Witajcie. Borykam się od tygodnia z dość ciężkim problemem braku prądu. Laguna III 2.0 automat.
Tzn tak :
Były od pewnego czasu mrozy -15 -12 i tak 3 dni. Akumulator już był taki, że sam padał po dwóch dniach mrozów. Już wtedy było trzeba ładować akumulator bo auto nie reagowało nawet na otwieranie drzwi. No ale pewnego dnia po prostu go wymieniłem, bo przestał reagować na start. To dałem sobie spokój. Ale mimo to po wymianie akumulatora na nowy cały czas problem jest.
- świecą się tylko światła w drzwiach
- światła awaryjne działają
- samochód się otwiera z pilota
- bagażnik nie chce się otworzyć, ale szyba od bagażnika już tak
- brak świateł postojowych
- lusterka normalnie składają się i rozkładają.
- brak oświetlenia wewnątrz auta, nawet jeśli samemu próbuje je włączyć.
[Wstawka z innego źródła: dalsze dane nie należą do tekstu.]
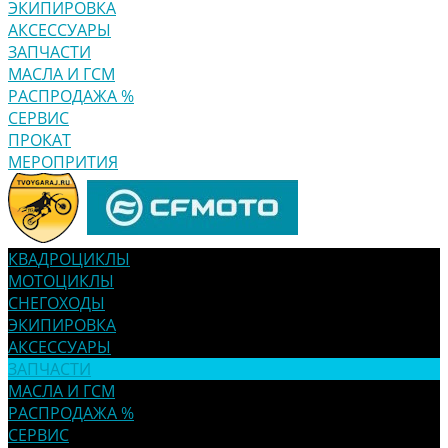
ЭКИПИРОВКА
АКСЕССУАРЫ
ЗАПЧАСТИ
МАСЛА И ГСМ
РАСПРОДАЖА %
СЕРВИС
ПРОКАТ
МЕРОПРИТИЯ
КВАДРОЦИКЛЫ
МОТОЦИКЛЫ
СНЕГОХОДЫ
ЭКИПИРОВКА
АКСЕССУАРЫ
ЗАПЧАСТИ
МАСЛА И ГСМ
РАСПРОДАЖА %
СЕРВИС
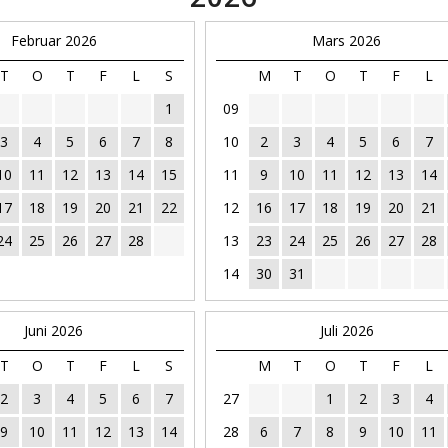
Februar 2026
Mars 2026
T
O
T
F
L
S
M
T
O
T
F
L
1
09
3
4
5
6
7
8
10
2
3
4
5
6
7
10
11
12
13
14
15
11
9
10
11
12
13
14
17
18
19
20
21
22
12
16
17
18
19
20
21
24
25
26
27
28
13
23
24
25
26
27
28
14
30
31
Juni 2026
Juli 2026
T
O
T
F
L
S
M
T
O
T
F
L
2
3
4
5
6
7
27
1
2
3
4
9
10
11
12
13
14
28
6
7
8
9
10
11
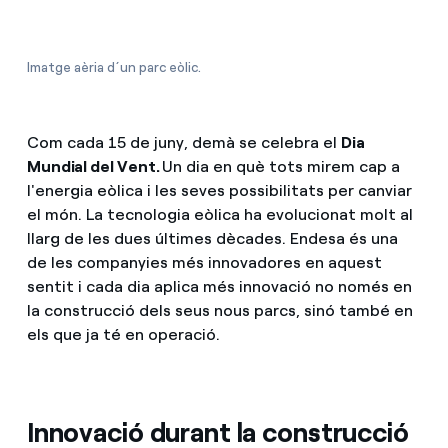
Com puc veure les meves factures d'Endesa?
Imatge aèria d´un parc eòlic.
Com canviar el titular del contracte?
Has rebut una oferta per canviar de companyia?
Com cada 15 de juny, demà se celebra el
Dia
Mundial del Vent.
Un dia en què tots mirem cap a
Ofertes per a autònoms i Pymes
l'energia eòlica i les seves possibilitats per canviar
el món. La tecnologia eòlica ha evolucionat molt al
Gestiones diverses comunitats de propietaris?
llarg de les dues últimes dècades. Endesa és una
de les companyies més innovadores en aquest
sentit i cada dia aplica més innovació no només en
la construcció dels seus nous parcs, sinó també en
els que ja té en operació.
Innovació durant la construcció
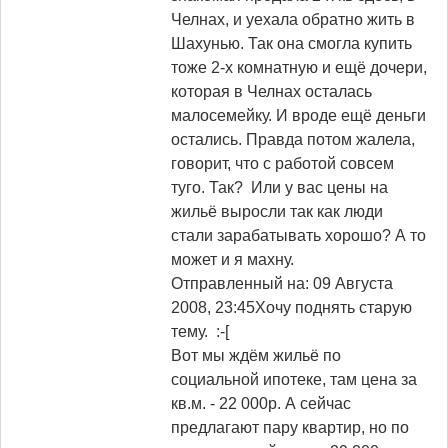
Челнах, и уехала обратно жить в
Шахунью. Так она смогла купить
тоже 2-х комнатную и ещё дочери,
которая в Челнах осталась
малосемейку. И вроде ещё деньги
остались. Правда потом жалела,
говорит, что с работой совсем
туго. Так? Или у вас цены на
жильё выросли так как люди
стали зарабатывать хорошо? А то
может и я махну.
Отправленный на: 09 Августа
2008, 23:45
Хочу поднять старую
тему. :-[
Вот мы ждём жильё по
социальной ипотеке, там цена за
кв.м. - 22 000р. А сейчас
предлагают пару квартир, но по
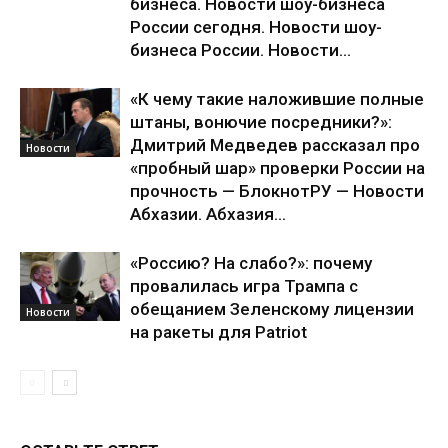
бизнеса. Новости шоу-бизнеса
России сегодня. Новости шоу-
бизнеса России. Новости...
«К чему такие наложившие полные
штаны, вонючие посредники?»:
Дмитрий Медведев рассказал про
Новости
«пробный шар» проверки России на
прочность — БлокнотРУ — Новости
Абхазии. Абхазия...
«Россию? На слабо?»: почему
провалилась игра Трампа с
обещанием Зеленскому лицензии
Новости
на ракеты для Patriot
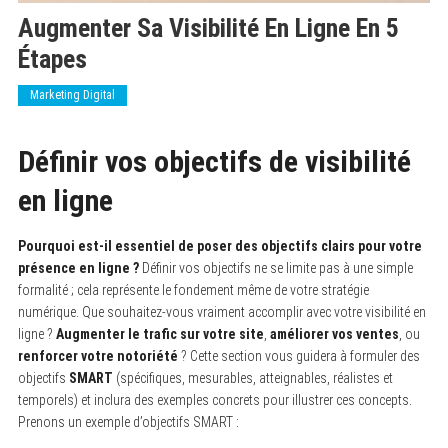
Augmenter Sa Visibilité En Ligne En 5
Étapes
Marketing Digital
Définir vos objectifs de visibilité
en ligne
Pourquoi est-il essentiel de poser des objectifs clairs pour votre
présence en ligne ?
Définir vos objectifs ne se limite pas à une simple
formalité ; cela représente le fondement même de votre stratégie
numérique. Que souhaitez-vous vraiment accomplir avec votre visibilité en
ligne ?
Augmenter le trafic sur votre site
,
améliorer vos ventes
, ou
renforcer votre notoriété
? Cette section vous guidera à formuler des
objectifs
SMART
(spécifiques, mesurables, atteignables, réalistes et
temporels) et inclura des exemples concrets pour illustrer ces concepts.
Prenons un exemple d’objectifs SMART :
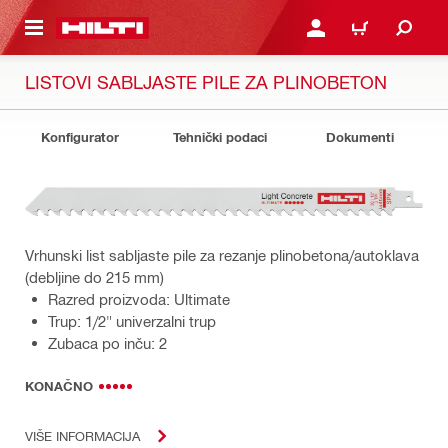
A GLAVNI SADRŽAJ
PRIJAVI SE ILI SE REGIS
KOŠARICA
LISTOVI SABLJASTE PILE ZA PLINOBETON
Konfigurator
Tehnički podaci
Dokumenti
Vrhunski list sabljaste pile za rezanje plinobetona/autoklava
(debljine do 215 mm)
Razred proizvoda: Ultimate
Trup: 1/2" univerzalni trup
Zubaca po inču: 2
KONAČNO
VIŠE INFORMACIJA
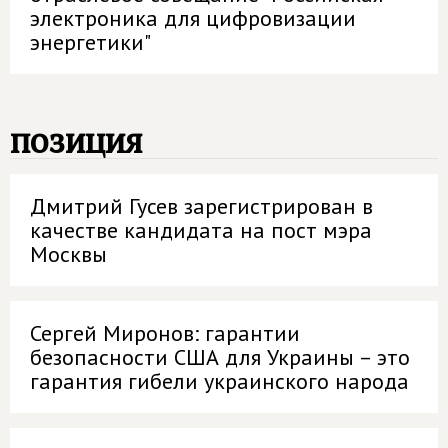
электроника для цифровизации
энергетики"
позиция
Дмитрий Гусев зарегистрирован в
качестве кандидата на пост мэра
Москвы
Сергей Миронов: гарантии
безопасности США для Украины – это
гарантия гибели украинского народа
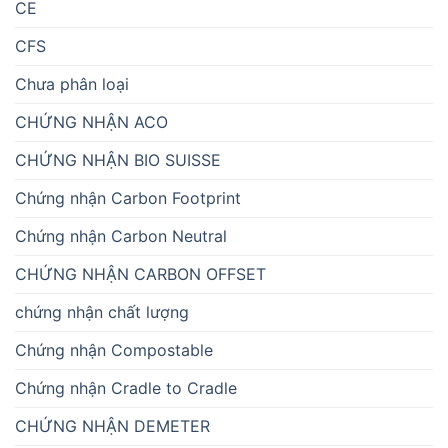
CE
CFS
Chưa phân loại
CHỨNG NHẬN ACO
CHỨNG NHẬN BIO SUISSE
Chứng nhận Carbon Footprint
Chứng nhận Carbon Neutral
CHỨNG NHẬN CARBON OFFSET
chứng nhận chất lượng
Chứng nhận Compostable
Chứng nhận Cradle to Cradle
CHỨNG NHẬN DEMETER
- i najgorszy problem to całkowity brak reakcji na wciśnięcie start. Czy wsadzę kartę do czytnika czy też nie - nie ma żadnej różnicy. Zegary ciemno. Kierownica również pozostaje zablokowana.
- klakson również działa
Szukałem, co tylko mogłem. Sprawdzałem każdy bezpiecznik, pasażerka i dwie skrzynki w silniku. Każdy dobry. Jedyne co nie sprawdziłem to przekaźniki ale ich tam nie ma wiele.
- sprawdziłem też tą małą skrzynkę, która idzie od kabla plus czerwonego w dół koło akumulatora. Tam również nic przepalonego nie było. Wszystkie luty normalnie.
Ktoś coś tam gdzieś na forum napomniał, że to może być bezpiecznik CAL2 czy coś takiego klemy plusowej. Rzecz w tym, że go chyba nigdzie w aucie nie ma. Ciężki temat.
OBDII również działa, bo po podłączeniu komputerka, komputer się uruchamia. Jak wsadzam kartę to jedynie co miga to białe światło w środku czytnika.
Może ktoś miał coś podobnego, bo już moja wiedza się skończyła. Jeśli chodzi o masę itd to myśle, że jest okay. Obawiam się, że jeśli nic nie zrobie to laweta i elektryk a to niestety automat więc koszta pójdą w górę.